Bir şeyin vakti falan geldiği yok. Akrebin, yelkovana olan köleliğini zaten anlamış değilimdir. Saniyeler ise en özerk birimdir oysa. Çeyrek asır geçmesi pek mi mühim ki, okuduğum biyografilerde en çok dikkat ettiklerim iki dünya savaşını da görüp görmediği değil miydi zaten zat-ı muhteremin, ama hep 1. dünya savaşında küçük yaşta oluyorlardı nedense, muhakemesini yapabilecek miydi ki o yaşta? Ama en çok 2. dünya savaşı etkilerini üzerinde hissettirirdi. Ama dile kolay kafadan bir 30 sene vardı iki savaş arasında. Benden daha olgun, daha abi bir zaman dilimi.
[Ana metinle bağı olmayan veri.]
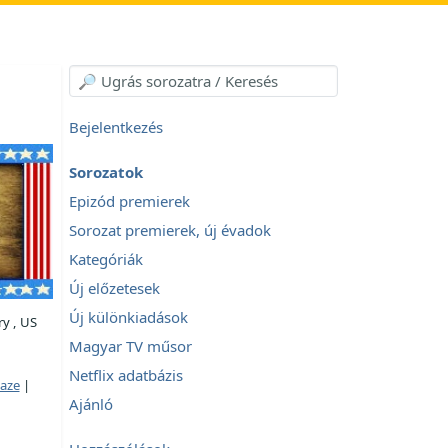
Bejelentkezés
Sorozatok
Epizód premierek
Sorozat premierek, új évadok
Kategóriák
Új előzetesek
Új különkiadások
y , US
Magyar TV műsor
Netflix adatbázis
aze
|
Ajánló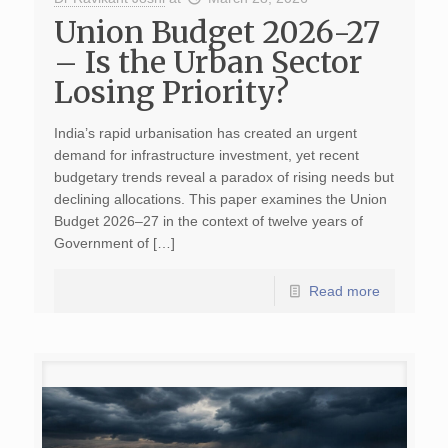
Union Budget 2026-27
– Is the Urban Sector
Losing Priority?
India’s rapid urbanisation has created an urgent
demand for infrastructure investment, yet recent
budgetary trends reveal a paradox of rising needs but
declining allocations. This paper examines the Union
Budget 2026–27 in the context of twelve years of
Government of […]
Read more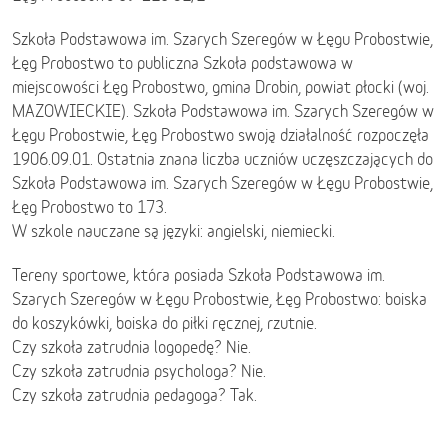
Szkoła Podstawowa im. Szarych Szeregów w Łęgu Probostwie,
Łęg Probostwo to publiczna Szkoła podstawowa w
miejscowości Łęg Probostwo, gmina Drobin, powiat płocki (woj.
MAZOWIECKIE). Szkoła Podstawowa im. Szarych Szeregów w
Łęgu Probostwie, Łęg Probostwo swoją działalność rozpoczęła
1906.09.01. Ostatnia znana liczba uczniów uczęszczających do
Szkoła Podstawowa im. Szarych Szeregów w Łęgu Probostwie,
Łęg Probostwo to 173.
W szkole nauczane są języki: angielski, niemiecki.
Tereny sportowe, która posiada Szkoła Podstawowa im.
Szarych Szeregów w Łęgu Probostwie, Łęg Probostwo: boiska
do koszykówki, boiska do piłki ręcznej, rzutnie.
Czy szkoła zatrudnia logopedę? Nie.
Czy szkoła zatrudnia psychologa? Nie.
Czy szkoła zatrudnia pedagoga? Tak.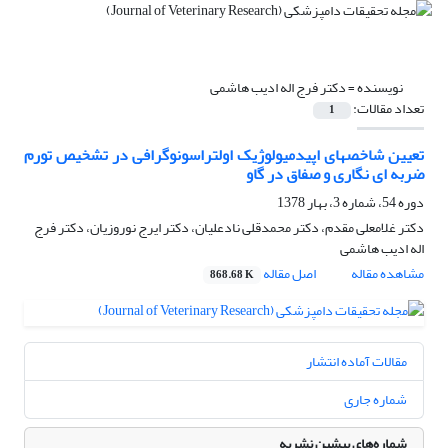
نویسنده =
دکتر فرج اله ادیب هاشمی
تعداد مقالات:
1
تعیین شاخصهای اپیدمیولوژیک اولتراسونوگرافی در تشخیص تورم
ضربه ای نگاری و صفاق در گاو
دوره 54، شماره 3، بهار 1378
دکتر غلامعلی مقدم، دکتر محمدقلی نادعلیان، دکتر ایرج نوروزیان، دکتر فرج
اله ادیب هاشمی
مشاهده مقاله
اصل مقاله
868.68 K
مقالات آماده انتشار
شماره جاری
شماره‌های پیشین نشریه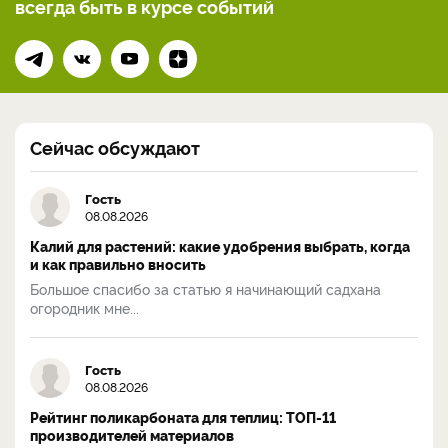
всегда
быть в курсе событий
Сейчас обсуждают
Гость
08.08.2026
Калий для растений: какие удобрения выбрать, когда
и как правильно вносить
Большое спасибо за статью я начинающий садхана
огородник мне...
Гость
08.08.2026
Рейтинг поликарбоната для теплиц: ТОП-11
производителей материалов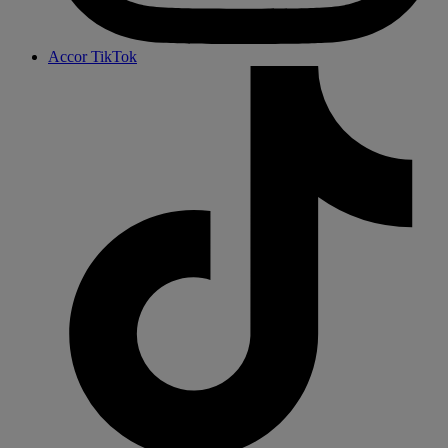
Accor TikTok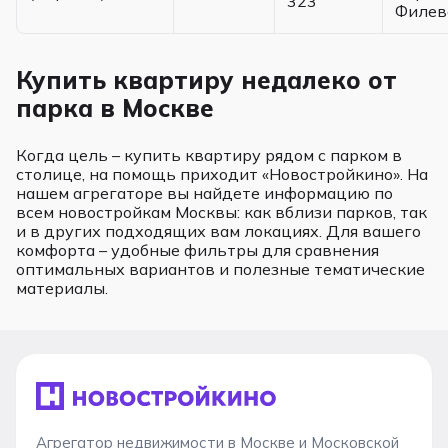
323
Филев
Купить квартиру недалеко от
парка в Москве
Когда цель – купить квартиру рядом с парком в
столице, на помощь приходит «Новостройкино». На
нашем агрегаторе вы найдете информацию по
всем новостройкам Москвы: как вблизи парков, так
и в других подходящих вам локациях. Для вашего
комфорта – удобные фильтры для сравнения
оптимальных вариантов и полезные тематические
материалы.
Агрегатор недвижимости в Москве и Московской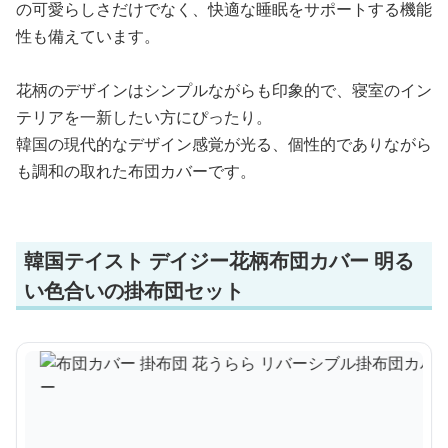
の可愛らしさだけでなく、快適な睡眠をサポートする機能
性も備えています。
花柄のデザインはシンプルながらも印象的で、寝室のイン
テリアを一新したい方にぴったり。
韓国の現代的なデザイン感覚が光る、個性的でありながら
も調和の取れた布団カバーです。
韓国テイスト デイジー花柄布団カバー 明る
い色合いの掛布団セット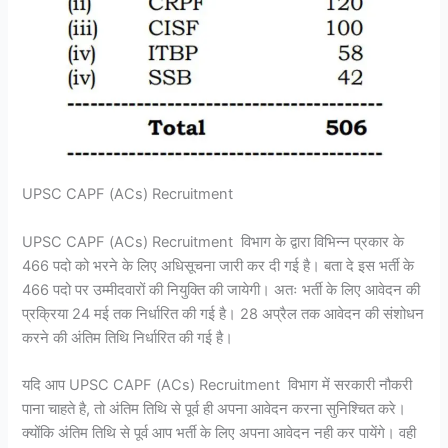
UPSC CAPF (ACs) Recruitment
UPSC CAPF (ACs) Recruitment विभाग के द्वारा विभिन्न प्रकार के
466 पदो को भरने के लिए अधिसूचना जारी कर दी गई है। बता दे इस भर्ती के
466 पदो पर उम्मीदवारों की नियुक्ति की जायेगी। अतः भर्ती के लिए आवेदन की
प्रक्रिया 24 मई तक निर्धारित की गई है। 28 अप्रैल तक आवेदन की संशोधन
करने की अंतिम तिथि निर्धारित की गई है।
यदि आप UPSC CAPF (ACs) Recruitment विभाग में सरकारी नौकरी
पाना चाहते है, तो अंतिम तिथि से पूर्व ही अपना आवेदन करना सुनिश्चित करे।
क्योंकि अंतिम तिथि से पूर्व आप भर्ती के लिए अपना आवेदन नही कर पायेंगे। वही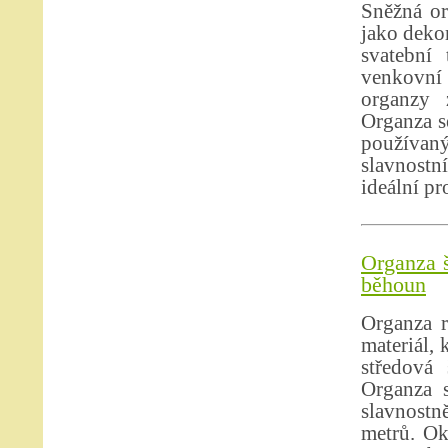
Sněžná or
jako dekor
svatební 
venkovní 
organzy 
Organza se
používan
slavnostn
ideální pr
Organza š
běhoun
Organza r
materiál, 
středová 
Organza s
slavnostně
metrů. Ok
Talebe olduğum zamanlarda hiç talebeliği sevemedim. Oysa şimdi talebe olduğumun bile farkında değilim. Askerde sabahın köründe kalkmak mı daha iyiydi? Yoksa saatlerce ders çalışmak mı? Belki de kendimi mental olarak yormaya da alışık değildim pek. Düşünmek bile zordu. Daha fazla kalori yakıyordu. En yorucu rüyaların ertesi en zor kalktığım günler değil miydi zaten?
Eski Anıl'a nolmuştu sahi? Ya da eski bir Anıl var mıydı? Babamın olmadığı bu zamanlarda daha fazla zorlanıyorum onu fark ettim, o varken kıymetini pek bilememişim. Aslında yükün bir kısmını sırtlayabilirdim o zamanlar. Annemin öğretmenliğini yaptığının 3. senesindeki yaştayım. Annemin İstanbul'daki 3. senesi. Babam daha Sinop'da. Tanışmamışlar. Dedelerim sağ. Ben ise irrasyonel yaşlardayım. Bir gün gelecek herkesi sırayla gömecek miydim? Yoksa ilk toprak benim üzerime mi atılırdı ki? Yalnızlık iki türlü de korkunçtu. Bir de kalabalık içinde yalnızlık vardı Raif efendi stayla ama onu düşünmek bile istemiyorum.
Mezara bile kira vereceğim ondan korkuyorum.